Twitter users have become the latest to have their security put at risk as data — including unencrypted passwords — on over 32 million accounts is being sold on the dark web for less than $6,000.
Following massive leaks of LinkedIn and Myspace data in the last month, Twitter is the latest online service to be affected, though people who have examined the stolen data say the microblogging site itself has not been hacked.
The data has been seen by LeakedSource, a website that collates data breaches and makes them searchable for those who may be affected. As the passwords are presented in plaintext — meaning they have not been encrypted — it is much more likely that the credentials were collected as a result of millions of users having their computers being infected with malware, it says.
LeakedSource said the data is currently being traded on the dark web though it gives no indication of how much the data is being sold for. However, according to the online hacktivist known as The Jester, the data dump is being offered for a relatively low price of 10 bitcoins (around $5,800 at current prices), which suggests the database could simply be details from previous leaks repackaged to look like it has come from Twitter.

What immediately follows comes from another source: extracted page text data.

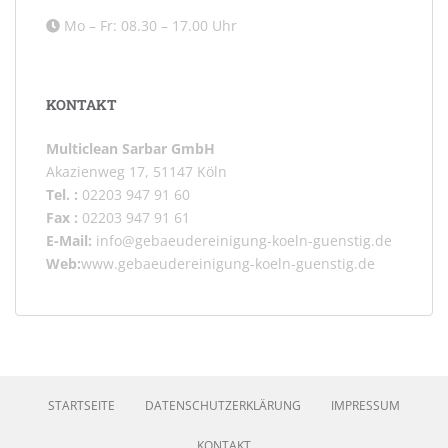
Mo – Fr: 08.30 – 17.00 Uhr
KONTAKT
Multiclean Sarbar GmbH
Akazienweg 17, 51147 Köln
Tel. :
02203 947 91 60
Fax :
02203 947 91 61
E-Mail:
info@gebaeudereinigung-koeln-guenstig.de
Web:
www.gebaeudereinigung-koeln-guenstig.de
STARTSEITE
DATENSCHUTZERKLÄRUNG
IMPRESSUM
KONTAKT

“After checking the dump against current Twitter registered emails and two old emails, the alleged TWITTER DB dump is made up of records from the last two previous Tumblr and LinkedIn breaches,” Jester said on his website, backing this up by saying old Twitter-registered emails — that appeared in the Tumblr and LinkedIn breaches — also showed up in this database while current Twitter-registered email addresses did not.
The database was given to LeakedSource by a user who goes by the alias “Tessa88@exploit.im” who also provided the website with over 167 million LinkedIn credentials, 360 million Myspace accounts and most recently 171 million details on users of VKontakte (or VK), the equivalent of Russia’s Facebook. In total, LeakedSource now has a searchable database of over 1.8 billion stolen records.

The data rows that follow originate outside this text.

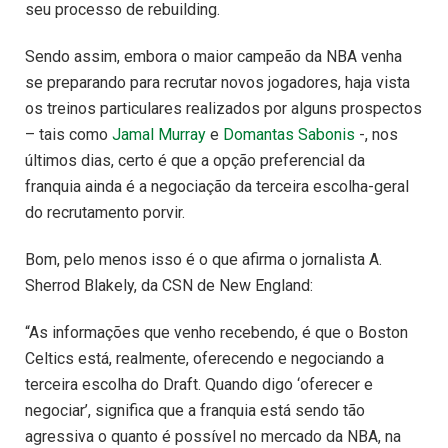
seu processo de rebuilding.
Sendo assim, embora o maior campeão da NBA venha
se preparando para recrutar novos jogadores, haja vista
os treinos particulares realizados por alguns prospectos
– tais como
Jamal Murray
e
Domantas Sabonis
-, nos
últimos dias, certo é que a opção preferencial da
franquia ainda é a negociação da terceira escolha-geral
do recrutamento porvir.
Bom, pelo menos isso é o que afirma o jornalista A.
Sherrod Blakely, da CSN de New England:
“As informações que venho recebendo, é que o Boston
Celtics está, realmente, oferecendo e negociando a
terceira escolha do Draft. Quando digo ‘oferecer e
negociar’, significa que a franquia está sendo tão
agressiva o quanto é possível no mercado da NBA, na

Analysis by LeakedSource of the 32,888,300 Twitters records — each of which contains an email address, a username and a visible password — suggests that many of the victims are based in Russia, with mail.ru email addresses being the most prevalent in the leaked data.

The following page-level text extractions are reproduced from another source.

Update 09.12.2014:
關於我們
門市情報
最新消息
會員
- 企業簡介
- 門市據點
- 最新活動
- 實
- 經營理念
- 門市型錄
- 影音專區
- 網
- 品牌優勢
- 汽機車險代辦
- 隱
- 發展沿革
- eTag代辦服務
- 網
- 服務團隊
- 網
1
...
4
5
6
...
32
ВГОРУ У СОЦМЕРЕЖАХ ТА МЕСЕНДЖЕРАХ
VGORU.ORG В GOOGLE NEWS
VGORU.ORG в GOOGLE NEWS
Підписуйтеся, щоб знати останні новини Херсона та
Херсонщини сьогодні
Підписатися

Twitter has not officially responded to the latest leak, but Michael Coates, who works on Twitter’s security team, said the company had seen the data and is working with LeakedSource to help protect those customers who are affected.
We have investigated reports of Twitter usernames/passwords on the dark web, and we're confident that our systems have not been breached.
— Michael Coates ஃ (@_mwc) June 9, 2016
Users can search the database here to see if they have been affected, and for those seeking to add more security to their Twitter account, the two-factor authentication can be switched on, which means anyone trying to log into your account from a new device will need to have a security code that is sent to your phone.
Once again, the list of the most common passwords seen in the data shows a recognizable pattern with the likes of “123456,” “password” and “qwerty” all among the top five.
Last week Facebook’s CEO Mark Zuckerberg was left with egg on his face when his Pinterest and Twitter accounts were briefly hacked, with the details coming from the LinkedIn breach that happened in 2012, with the founder of the world’s biggest social network reusing the password “dadada.”
LeakedSource said it “triple checked” to see if Zuckerberg’s details were in the most recent data dump, but concluded he wasn’t a victim this time around.